Os professores devem propor exercícios, questões e situações-problema que façam com que o aluno utilize as ferramentas aprendidas em aula e reaplique em novas situações, novas realidades, novos desafios. O aluno precisa dar sentido para o que viu e ouviu em aula e não só repetir o que foi ensinado. E depois tem uma coisa mais grave. Os alunos dizem que até gostariam de estudar sozinhos depois da aula, mas não conseguem entender o que está proposto na questão, no problema. Por isso, antes de qualquer coisa, precisamos ensinar nossos alunos a ler. Ler mesmo, entendendo e interpretando o que está escrito ali. Hoje, os professores fazem de conta e em vez de ensinar a ler, ensinam os alunos a ser tradutor de signos. Eles traduzem palavras escritas em sons e não em idéias. A escola precisa ensinar a ler de verdade, para que o aluno entenda a lição. E para isso, o aluno tem que compreender o prazer da leitura. Mas há dois culpados externos à escola que complicam essa percepção. O primeiro é a parafernália eletrônica. O sujeito fica horas no videogame, no computador, no MSN, na frente da TV e jamais lê um livro. Essa criança precisa ser conscientizada da importância e do prazer que ler proporciona. E a outra culpada é a família, que deixou essa questão da leitura de lado. Os pais não lêem, não compram livros para os filhos e não se conscientizam de que ler é fundamental para aprender qualquer coisa.
O senhor acha que, além da família, é papel da escola e do professor tentar resgatar esse prazer pela leitura? E como dá para fazer isso na prática?

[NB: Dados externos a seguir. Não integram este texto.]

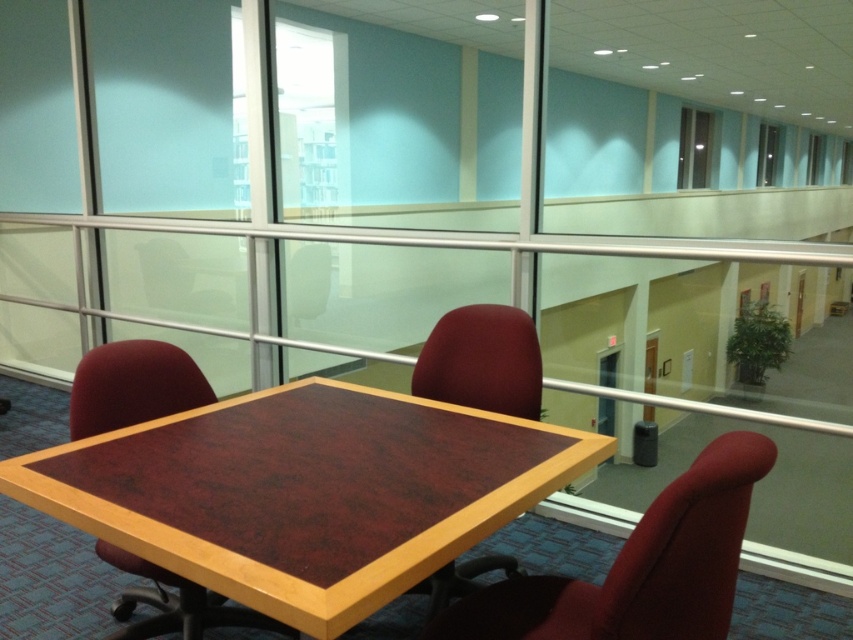 Where is `mahogany wood table at center`? Image resolution: width=853 pixels, height=640 pixels. mahogany wood table at center is located at coordinates (305, 492).

Measure the distance between mahogany wood table at center and camera.

3.62 feet

Find the location of `mahogany wood table at center`. mahogany wood table at center is located at coordinates pyautogui.click(x=305, y=492).

Find the location of a particular element. mahogany wood table at center is located at coordinates 305,492.

Find the location of `mahogany wood table at center`. mahogany wood table at center is located at coordinates (305, 492).

Find the location of a particular element. mahogany wood table at center is located at coordinates (305, 492).

Between matte red swivel chair at center and mahogany wood chair at center, which one is positioned higher?

Positioned higher is matte red swivel chair at center.

Is matte red swivel chair at center shorter than mahogany wood chair at center?

No, matte red swivel chair at center is not shorter than mahogany wood chair at center.

Find the location of a particular element. matte red swivel chair at center is located at coordinates (639, 566). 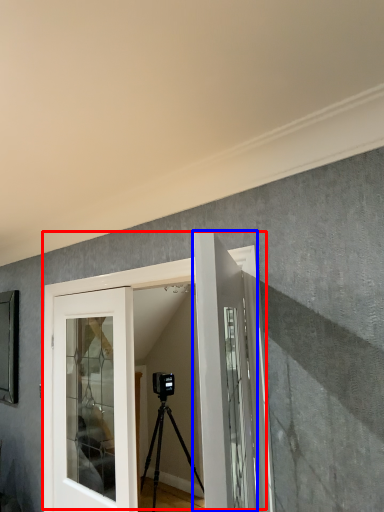 Question: Which object is further to the camera taking this photo, door (highlighted by a red box) or door (highlighted by a blue box)?

Choices:
 (A) door
 (B) door

Answer: (A) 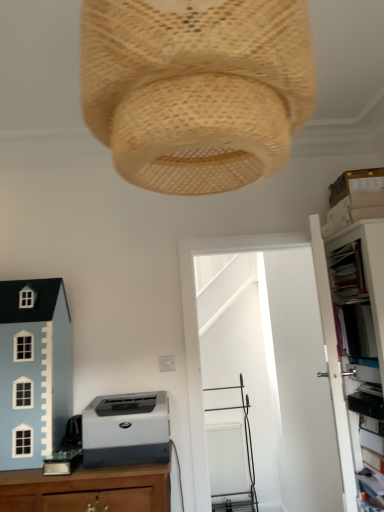 Question: Considering the relative sizes of white plastic file cabinet at right and woven beige lampshade at upper center in the image provided, is white plastic file cabinet at right smaller than woven beige lampshade at upper center?

Choices:
 (A) yes
 (B) no

Answer: (B)

Question: Does white plastic file cabinet at right contain woven beige lampshade at upper center?

Choices:
 (A) yes
 (B) no

Answer: (B)

Question: From a real-world perspective, is white plastic file cabinet at right on top of woven beige lampshade at upper center?

Choices:
 (A) yes
 (B) no

Answer: (B)

Question: Considering the relative sizes of white plastic file cabinet at right and woven beige lampshade at upper center in the image provided, is white plastic file cabinet at right bigger than woven beige lampshade at upper center?

Choices:
 (A) no
 (B) yes

Answer: (B)

Question: Does white plastic file cabinet at right appear on the right side of woven beige lampshade at upper center?

Choices:
 (A) yes
 (B) no

Answer: (A)

Question: Does white plastic file cabinet at right come in front of woven beige lampshade at upper center?

Choices:
 (A) no
 (B) yes

Answer: (A)

Question: Does gray matte printer at lower left come behind light blue painted wood toy house at lower left?

Choices:
 (A) yes
 (B) no

Answer: (B)

Question: From the image's perspective, does gray matte printer at lower left appear lower than light blue painted wood toy house at lower left?

Choices:
 (A) no
 (B) yes

Answer: (B)

Question: Does gray matte printer at lower left have a lesser height compared to light blue painted wood toy house at lower left?

Choices:
 (A) no
 (B) yes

O professor de Literatura não aprende na faculdade de Letras que ele, antes de ensinar literatura, deveria ensinar leitura, mostrando como se manifesta essa ferramenta prazerosa e eficaz para aprender. Sem saber disso, eles mandam ler Iracema, que não dá nenhum prazer ao aluno, que acha até Harry Potter pesado, e querem que o menino desenvolva o hábito da leitura. Não é por aí. A escola que não se preocupa com o degrau anterior, que é a leitura, não vai conseguir ensinar literatura. Eu venho dando muitas dicas aos professores, para que eles mudem a técnica de abordagem com relação aos livros. A primeira é que eles sugiram livros de ficção científica e de mundos fantasiosos aos alunos, material que costuma fazer muito sucesso entre os adolescentes. A outra é a técnica do leque. Em vez de dar um livro, o professor pode sugerir duas dúzias. O aluno vai lá e escolhe um. Começa a ler e, se não gostar, troca. E pode trocar até achar um que lhe dê prazer. A gente tem que respeitar o gosto e a individualidade. Eu sei que é mais chato e que dá mais trabalho ao professor – que vai precisar ler todos os livros oferecidos – mas sabe o que acontece? 90% dos alunos viram leitores. Os professores que adotaram o leque é que me dizem isso.
E a qualificação do professor? O que o educador pode fazer por ele mesmo?
Sabe quando a aeromoça fala que, em caso de emergência, coloque a máscara primeiro em você e depois nas crianças que estiverem por perto? Aqui vale o mesmo. Todas as dicas de estudo e leitura que apontei para os alunos servem, primeiro, para os professores. Sejam mais inteligentes, mais competentes, leiam mais, mas leiam romances, contos, ficção e não só livros técnicos. O professor precisa resgatar o prazer da leitura também e ampliar o universo das especializações. Com tudo isso ele vai ser um profissional mais completo e vai começar a trilhar o caminho de deixar de ser um “dador de aulas” para ser um educador. Essa escada em direção ao conhecimento é infinita, mas os degraus são baixinhos, a gente sobe bem pouquinho por dia. Mas pode subir para sempre.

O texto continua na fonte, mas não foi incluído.